#### TASK ITEM
Transcribe the entries below exactly; leave every image out.

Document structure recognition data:
# # # # # # #
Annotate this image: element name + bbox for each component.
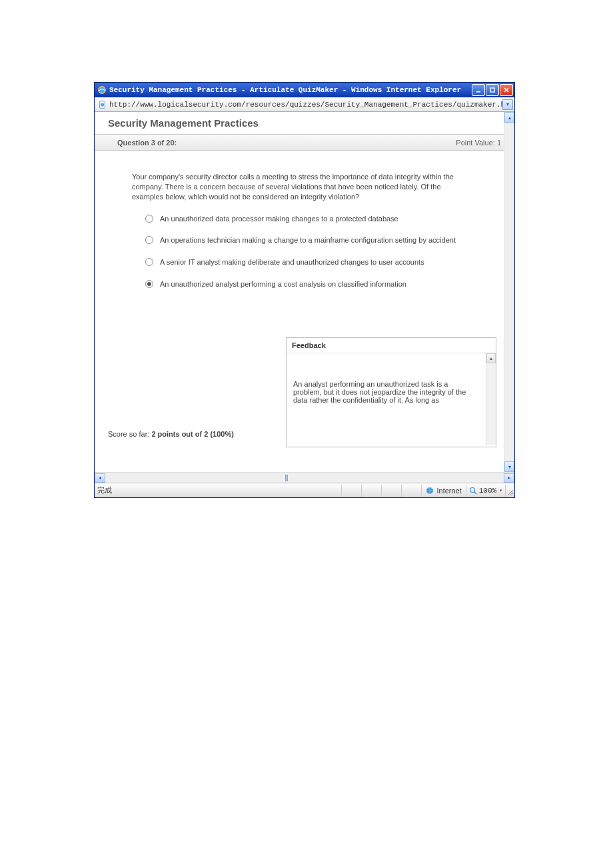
zoom-value: 100%	[479, 487, 496, 495]
quiz-body: Your company's security director calls a…	[95, 151, 514, 303]
titlebar[interactable]: Security Management Practices - Articula…	[95, 83, 514, 97]
status-panel-2	[361, 485, 381, 497]
question-text: Your company's security director calls a…	[132, 172, 468, 202]
globe-icon	[426, 487, 434, 495]
chevron-down-icon: ▾	[508, 464, 511, 470]
address-bar: http://www.logicalsecurity.com/resources…	[95, 97, 514, 112]
chevron-left-icon: ◂	[99, 475, 101, 481]
radio-c[interactable]	[145, 258, 153, 266]
ie-window: Security Management Practices - Articula…	[94, 82, 515, 498]
svg-rect-1	[476, 91, 480, 93]
question-number: Question 3 of 20:	[117, 139, 456, 147]
close-icon	[504, 87, 509, 93]
option-d[interactable]: An unauthorized analyst performing a cos…	[145, 279, 478, 289]
svg-point-6	[470, 487, 474, 492]
ie-logo-icon	[97, 85, 107, 95]
score-row: Score so far: 2 points out of 2 (100%)	[108, 430, 234, 438]
quiz-title: Security Management Practices	[108, 117, 259, 129]
feedback-panel: Feedback An analyst performing an unauth…	[286, 337, 496, 447]
score-label: Score so far:	[108, 430, 149, 438]
scroll-right-button[interactable]: ▸	[504, 473, 514, 483]
zone-label: Internet	[436, 487, 461, 495]
question-bar: Question 3 of 20: Point Value: 1	[95, 135, 514, 151]
content-area: ▴ ▾ Security Management Practices Questi…	[95, 112, 514, 472]
feedback-body: An analyst performing an unauthorized ta…	[287, 353, 496, 445]
chevron-right-icon: ▸	[508, 475, 510, 481]
chevron-down-icon: ▾	[506, 101, 509, 107]
close-button[interactable]	[500, 84, 513, 96]
radio-b[interactable]	[145, 236, 153, 244]
scroll-left-button[interactable]: ◂	[95, 473, 105, 483]
quiz-header: Security Management Practices	[95, 112, 514, 135]
maximize-button[interactable]	[486, 84, 499, 96]
zoom-control[interactable]: 100% ▾	[466, 485, 505, 497]
magnifier-icon	[469, 487, 477, 495]
option-a[interactable]: An unauthorized data processor making ch…	[145, 214, 478, 224]
horizontal-scrollbar[interactable]: ◂ ▸	[95, 472, 514, 483]
feedback-scrollbar[interactable]: ▴	[486, 353, 496, 445]
option-c[interactable]: A senior IT analyst making deliberate an…	[145, 257, 478, 267]
status-panel-3	[381, 485, 401, 497]
svg-line-7	[474, 491, 476, 494]
resize-grip[interactable]	[505, 485, 514, 497]
scroll-down-button[interactable]: ▾	[504, 461, 514, 472]
point-label: Point Value:	[456, 139, 495, 147]
zoom-dropdown-icon[interactable]: ▾	[499, 487, 502, 493]
chevron-up-icon: ▴	[508, 115, 511, 121]
svg-point-4	[101, 103, 104, 106]
option-d-label: An unauthorized analyst performing a cos…	[160, 279, 406, 289]
page-icon	[98, 100, 107, 109]
minimize-icon	[476, 87, 481, 93]
url-field[interactable]: http://www.logicalsecurity.com/resources…	[109, 101, 502, 109]
radio-a[interactable]	[145, 215, 153, 223]
feedback-scroll-up[interactable]: ▴	[486, 353, 496, 363]
feedback-text: An analyst performing an unauthorized ta…	[293, 380, 489, 404]
minimize-button[interactable]	[472, 84, 485, 96]
status-panel-4	[401, 485, 421, 497]
maximize-icon	[490, 87, 495, 93]
radio-d[interactable]	[145, 280, 153, 288]
score-value: 2 points out of 2 (100%)	[151, 430, 233, 438]
status-done: 完成	[95, 485, 115, 495]
chevron-up-icon: ▴	[490, 355, 492, 361]
point-value: 1	[497, 139, 501, 147]
option-a-label: An unauthorized data processor making ch…	[160, 214, 398, 224]
scroll-up-button[interactable]: ▴	[504, 112, 514, 123]
status-panel-1	[341, 485, 361, 497]
option-c-label: A senior IT analyst making deliberate an…	[160, 257, 424, 267]
address-dropdown-button[interactable]: ▾	[502, 99, 513, 110]
option-b[interactable]: An operations technician making a change…	[145, 235, 478, 245]
statusbar: 完成 Internet 100% ▾	[95, 483, 514, 497]
window-title: Security Management Practices - Articula…	[109, 86, 472, 94]
svg-rect-2	[490, 88, 494, 92]
hscroll-thumb[interactable]	[285, 475, 288, 481]
security-zone[interactable]: Internet	[421, 485, 465, 497]
options-list: An unauthorized data processor making ch…	[132, 214, 488, 289]
feedback-title: Feedback	[287, 338, 496, 353]
option-b-label: An operations technician making a change…	[160, 235, 456, 245]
# # # # # # #
#### RESPONSE BOX
Annotate this image: element name + bbox for each component.
zoom-value: 100%	[479, 487, 496, 495]
quiz-body: Your company's security director calls a…	[95, 151, 514, 303]
titlebar[interactable]: Security Management Practices - Articula…	[95, 83, 514, 97]
status-panel-2	[361, 485, 381, 497]
question-text: Your company's security director calls a…	[132, 172, 468, 202]
globe-icon	[426, 487, 434, 495]
chevron-down-icon: ▾	[508, 464, 511, 470]
address-bar: http://www.logicalsecurity.com/resources…	[95, 97, 514, 112]
chevron-left-icon: ◂	[99, 475, 101, 481]
radio-c[interactable]	[145, 258, 153, 266]
ie-window: Security Management Practices - Articula…	[94, 82, 515, 498]
svg-rect-1	[476, 91, 480, 93]
question-number: Question 3 of 20:	[117, 139, 456, 147]
close-icon	[504, 87, 509, 93]
option-d[interactable]: An unauthorized analyst performing a cos…	[145, 279, 478, 289]
svg-point-6	[470, 487, 474, 492]
ie-logo-icon	[97, 85, 107, 95]
score-row: Score so far: 2 points out of 2 (100%)	[108, 430, 234, 438]
quiz-title: Security Management Practices	[108, 117, 259, 129]
feedback-panel: Feedback An analyst performing an unauth…	[286, 337, 496, 447]
score-label: Score so far:	[108, 430, 149, 438]
scroll-right-button[interactable]: ▸	[504, 473, 514, 483]
zone-label: Internet	[436, 487, 461, 495]
question-bar: Question 3 of 20: Point Value: 1	[95, 135, 514, 151]
content-area: ▴ ▾ Security Management Practices Questi…	[95, 112, 514, 472]
feedback-body: An analyst performing an unauthorized ta…	[287, 353, 496, 445]
chevron-right-icon: ▸	[508, 475, 510, 481]
chevron-down-icon: ▾	[506, 101, 509, 107]
close-button[interactable]	[500, 84, 513, 96]
radio-b[interactable]	[145, 236, 153, 244]
scroll-left-button[interactable]: ◂	[95, 473, 105, 483]
quiz-header: Security Management Practices	[95, 112, 514, 135]
maximize-button[interactable]	[486, 84, 499, 96]
zoom-control[interactable]: 100% ▾	[466, 485, 505, 497]
magnifier-icon	[469, 487, 477, 495]
option-a[interactable]: An unauthorized data processor making ch…	[145, 214, 478, 224]
horizontal-scrollbar[interactable]: ◂ ▸	[95, 472, 514, 483]
feedback-scrollbar[interactable]: ▴	[486, 353, 496, 445]
option-c[interactable]: A senior IT analyst making deliberate an…	[145, 257, 478, 267]
status-panel-3	[381, 485, 401, 497]
svg-line-7	[474, 491, 476, 494]
resize-grip[interactable]	[505, 485, 514, 497]
scroll-down-button[interactable]: ▾	[504, 461, 514, 472]
point-label: Point Value:	[456, 139, 495, 147]
zoom-dropdown-icon[interactable]: ▾	[499, 487, 502, 493]
chevron-up-icon: ▴	[508, 115, 511, 121]
svg-point-4	[101, 103, 104, 106]
option-d-label: An unauthorized analyst performing a cos…	[160, 279, 406, 289]
page-icon	[98, 100, 107, 109]
minimize-icon	[476, 87, 481, 93]
url-field[interactable]: http://www.logicalsecurity.com/resources…	[109, 101, 502, 109]
radio-a[interactable]	[145, 215, 153, 223]
feedback-scroll-up[interactable]: ▴	[486, 353, 496, 363]
feedback-text: An analyst performing an unauthorized ta…	[293, 380, 489, 404]
minimize-button[interactable]	[472, 84, 485, 96]
status-panel-4	[401, 485, 421, 497]
maximize-icon	[490, 87, 495, 93]
radio-d[interactable]	[145, 280, 153, 288]
score-value: 2 points out of 2 (100%)	[151, 430, 233, 438]
status-done: 完成	[95, 485, 115, 495]
chevron-up-icon: ▴	[490, 355, 492, 361]
point-value: 1	[497, 139, 501, 147]
option-a-label: An unauthorized data processor making ch…	[160, 214, 398, 224]
scroll-up-button[interactable]: ▴	[504, 112, 514, 123]
status-panel-1	[341, 485, 361, 497]
option-c-label: A senior IT analyst making deliberate an…	[160, 257, 424, 267]
address-dropdown-button[interactable]: ▾	[502, 99, 513, 110]
option-b[interactable]: An operations technician making a change…	[145, 235, 478, 245]
statusbar: 完成 Internet 100% ▾	[95, 483, 514, 497]
window-title: Security Management Practices - Articula…	[109, 86, 472, 94]
svg-rect-2	[490, 88, 494, 92]
hscroll-thumb[interactable]	[285, 475, 288, 481]
security-zone[interactable]: Internet	[421, 485, 465, 497]
options-list: An unauthorized data processor making ch…	[132, 214, 488, 289]
feedback-title: Feedback	[287, 338, 496, 353]
option-b-label: An operations technician making a change…	[160, 235, 456, 245]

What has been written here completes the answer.